Beim letzten Bildungsstreik wurden in Deutschland, Österreich, der Schweiz und ganz Europa Universitäten besetzt. Aber auch SchülerInnen besetzten Schulen, um gegen die desolate Situation dort zu protestieren. Unser Genosse, der bei der Besetzung der Albert Einstein Oberschule dabei war, berichtet hier über seine Erlebnisse.
700 SchülerInnen, die sich in der Aula versammeln und begeistert einen Protestbrief beschließen, in dem sie die Bildungspolitik des Berliner Senats kritisieren – und das Ganze während der Regelschulzeit? Wie konnte es dazu kommen?
Die Antwort lautet Schulbesetzung! Die SchülerInnen der AEO haben es gewagt aus dem Schulalltag auszubrechen, um ihrem Unmut über die Situation der Lernenden und Lehrenden Ausdruck zu verleihen.
Vom 17. November 2009 bis zum 19. November machten die SchülerInnen dabei die Erfahrung, was es bedeutet sich selbst zu organisieren und sich mit staatlichen „Autoritäten“ auseinanderzusetzen.
Demokratie & Vernetzung
Am ersten Tag wurden – zu Beginn etwas unkoordiniert – Diskussionsrunden zu Themen wie Mitbestimmung in der Schule und lokalen Problemzonen wie unzumutbaren Zuständen in den Klos und dem Fehlen einer Cafeteria veranstaltet. Nachfolgend entwickelten sich aus der aufflammenden Unzufriedenheit konkrete Forderungen der BesetzerInnen.
Dabei wurden alle wichtigen Entscheidungen demokratisch im offenen Plenum abgestimmt. Die Ausarbeitung von Workshops für den letzten Tag der Besetzung wurde aus Gründen der Praktikabilität jedoch größtenteils dezentral durchgeführt.
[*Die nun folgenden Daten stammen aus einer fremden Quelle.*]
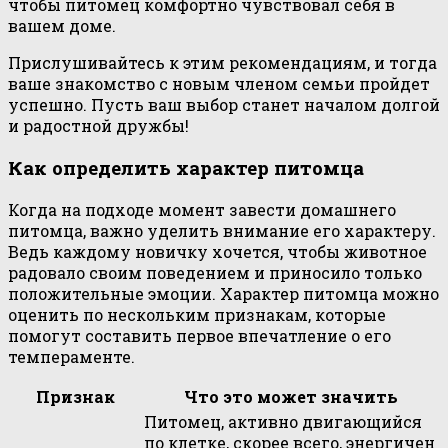
чтобы питомец комфортно чувствовал себя в
вашем доме.
Прислушивайтесь к этим рекомендациям, и тогда
ваше знакомство с новым членом семьи пройдет
успешно. Пусть ваш выбор станет началом долгой
и радостной дружбы!
Как определить характер питомца
Когда на подходе момент завести домашнего
питомца, важно уделить внимание его характеру.
Ведь каждому новичку хочется, чтобы животное
радовало своим поведением и приносило только
положительные эмоции. Характер питомца можно
оценить по нескольким признакам, которые
помогут составить первое впечатление о его
темпераменте.
Признак
Что это может значить
Питомец, активно двигающийся
по клетке, скорее всего, энергичен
Auch beim Ausformulieren der Forderungen konnten logischerweise nicht alle Protestierenden zu gleichen Teilen beteiligt werden.
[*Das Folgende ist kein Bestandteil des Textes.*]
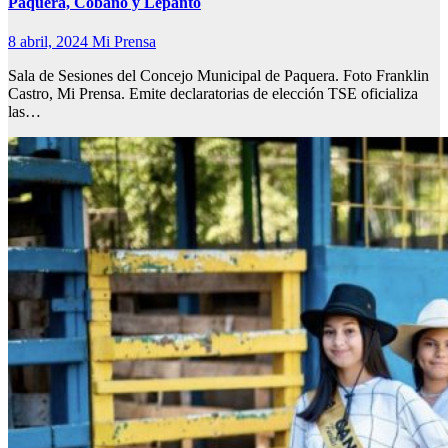
Paquera, Cóbano y Lepanto
8 abril, 2024
Mi Prensa
Sala de Sesiones del Concejo Municipal de Paquera. Foto Franklin
Castro, Mi Prensa. Emite declaratorias de elección TSE oficializa
las…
Während der Besetzung wurde den SchülerInnen durchaus bewusst, dass sie nur eine Chance hätten,wenn sie sich mit dem Protest an anderen Schulen und Universitäten vernetzen würden.
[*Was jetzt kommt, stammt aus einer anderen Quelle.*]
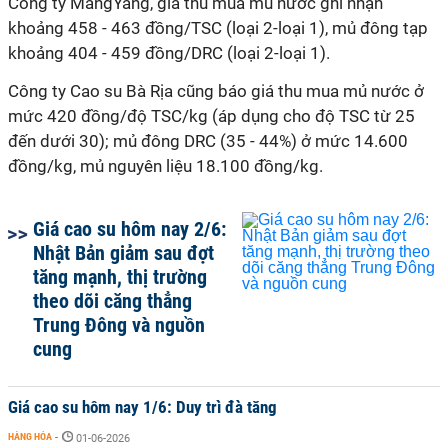
Công ty MangYang, giá thu mua mủ nước ghi nhận
khoảng 458 - 463 đồng/TSC (loại 2-loại 1), mủ đông tạp
khoảng 404 - 459 đồng/DRC (loại 2-loại 1).
Công ty Cao su Bà Rịa cũng báo giá thu mua mủ nước ở
mức 420 đồng/độ TSC/kg (áp dụng cho độ TSC từ 25
đến dưới 30); mủ đông DRC (35 - 44%) ở mức 14.600
đồng/kg, mủ nguyên liệu 18.100 đồng/kg.
Giá cao su hôm nay 2/6:
Nhật Bản giảm sau đợt
tăng mạnh, thị trường
theo dõi căng thẳng
Trung Đông và nguồn
cung
Giá cao su hôm nay 1/6: Duy trì đà tăng
HÀNG HÓA
-
01-06-2026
Zu diesem Zweck wurde zum Beispiel ein Meinungsaustausch mit der benachbarten Fritz-Karsen-Oberschule forciert.
Solidarität & Repression
Das größtenteils sehr solidarische Lehrerkollegium vereinfachte den Umgang mit Repressionen, hervorgerufen durch die Bestreikung des Unterrichts.
Vielfach wurden die BesetzerInnen in ihrem Tun ermuntert und es kam auch in Ansätzen zu einem wechselseitigen Austausch über die Bildungssituation zwischen LehrerInnen und SchülerInnen.
Trotzdem sahen sich die BesetzerInnen mit schulischer Repression in Form von unentschuldigtem Fehlen und un-angekündigten Leistungskontrollen konfrontiert.
Perspektiven
Der Berliner Senat hat die desolate Bildungssituation in Berlin natürlich nicht verbessert. Dennoch sollte uns die Besetzung der Albert Einstein Oberschule positiv im Gedächtnis bleiben. Denn sie zeigt, dass wir am besten Bescheid wissen, wo die Probleme im Bildungssystem liegen. Wir können unser Leben und unsere Bildung selbst gestalten, wenn wir nicht auf Zugeständnisse der Herrschenden warten, sondern selbst aktiv werden.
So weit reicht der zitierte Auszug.